I live in a social environment where expressing opinions or otherwise giving information about myself could have negative consequences, ranging from mild inconvenience to serious discrimination. I have no intention to hide my real identity from those who know the account, but I do want to hide my account from those who know my real identity (and aren't close friends). I use this name for most online activity.
Names are a complicated thing. I have several, myself. I hardly ever use my birth/government name for anything except official documents. At work I'm mononymously known as Red for reasons so old they're forgotten to all but myself; but it's not so much a nickname anymore as it is my work persona; I even use it on the phone now. A very limited set of people call me Dad or Daddy. Almost everybody else calls me Kith, and that's the name I use online. It honestly wouldn't have occurred to me to use one of my other names here. I don't normally think of it as a pseudonym, but since it's not on my legal documents I suppose at least some people would.
My job is related to AI safety and I do not have employer's permission to discuss any details of my work. I do not intend to do it anyway, but being anonymous reduces the chances of something being misinterpreted, taking out of context, etc and causing trouble for me.
Even unrelated to my employment, my default policy is to be very careful about anything I say publicly under my real name - particularly if it has any chance to be seen as controversial (again, vary of repotational risks). Using an alias reduces the transaction cost of posting (still have to think twice sometimes, but do not have to policy my posts as hard).
I know a person who uses a self-taken name in real life. (Her given name is Anastasia, but she goes by Alice.) It doesn't have the advantages of online pseudos hiding someone's trail from unfavorable scrutiny, but it's important enough for her that she used to sign official papers with it and now has changed her documents accordingly. In her case, it's a matter of being her own self-invented person... and back when I used pseudo names online, it used to have the same aftertaste.

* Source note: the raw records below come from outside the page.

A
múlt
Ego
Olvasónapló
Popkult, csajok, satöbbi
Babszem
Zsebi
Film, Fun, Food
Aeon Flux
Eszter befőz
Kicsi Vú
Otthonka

I prefer to be anonymous whenever there is not a reason to use my legal name. I see no benefit to using my legal name here.
↑ comment by Mati_Roy (MathieuRoy) · 2020-05-08T06:45:21.863Z · LW(p) · GW(p)

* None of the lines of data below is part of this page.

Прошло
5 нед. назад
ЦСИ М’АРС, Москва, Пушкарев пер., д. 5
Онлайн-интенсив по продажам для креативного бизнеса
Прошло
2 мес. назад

an advantage of using the name people use in person for online activity as well is that people can know remizidae and <name in person> is the same person
I use my real first name on here. I'm trans, and developing as a rationalist was instrumental in realizing that, so the two things are kind of tied together and the name partly symbolizes the rational part of me. Also, I had a hard time thinking of a good username and didn't really like the idea of hiding behind one on here due to a variety of factors.
And I don't use my last name because I don't want this account tied to real life me. Real life me has to deal with normal people, whose idea of rationality is AI and emotionless robots. It's much easier to just quietly use rationalist techniques and frame things in normal terms than try to explain all that inferential distance.

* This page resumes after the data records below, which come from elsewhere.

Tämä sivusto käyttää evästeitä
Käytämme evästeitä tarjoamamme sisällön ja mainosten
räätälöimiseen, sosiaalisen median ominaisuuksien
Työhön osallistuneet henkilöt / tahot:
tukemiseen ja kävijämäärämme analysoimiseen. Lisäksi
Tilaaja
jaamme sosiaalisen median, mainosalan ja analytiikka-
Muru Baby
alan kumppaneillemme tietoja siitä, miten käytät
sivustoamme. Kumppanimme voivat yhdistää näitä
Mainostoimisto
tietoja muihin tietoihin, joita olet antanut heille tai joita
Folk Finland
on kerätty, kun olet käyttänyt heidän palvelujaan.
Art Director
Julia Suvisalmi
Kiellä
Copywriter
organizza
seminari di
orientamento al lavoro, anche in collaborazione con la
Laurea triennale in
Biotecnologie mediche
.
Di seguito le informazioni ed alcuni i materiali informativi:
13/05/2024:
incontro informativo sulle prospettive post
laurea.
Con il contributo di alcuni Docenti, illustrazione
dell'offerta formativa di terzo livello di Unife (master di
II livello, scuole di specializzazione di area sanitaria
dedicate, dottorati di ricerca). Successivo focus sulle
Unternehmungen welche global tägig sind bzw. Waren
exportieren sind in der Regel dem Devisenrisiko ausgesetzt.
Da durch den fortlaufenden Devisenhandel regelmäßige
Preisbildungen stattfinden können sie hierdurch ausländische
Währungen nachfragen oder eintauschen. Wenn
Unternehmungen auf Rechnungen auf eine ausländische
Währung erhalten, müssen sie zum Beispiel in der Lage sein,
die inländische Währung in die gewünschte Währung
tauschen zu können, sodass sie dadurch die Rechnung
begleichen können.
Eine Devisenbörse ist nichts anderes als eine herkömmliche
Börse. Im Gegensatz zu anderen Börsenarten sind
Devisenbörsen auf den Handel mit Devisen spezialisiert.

For other sites, I use my full real name if I want the account to be discoverable (github/gitlab, linkedin). For games I use my first name where possible because it's one of the few areas where people use it a lot to refer to me and I really like being called Raven. My writing has a realistic pseudonym. And for everything else I use usernames.
Mostly my reason is what FactorialCode said - using your real name online was just Not Done for most of internet history. But also my real name is extremely generic and I don't like it or identify with it much.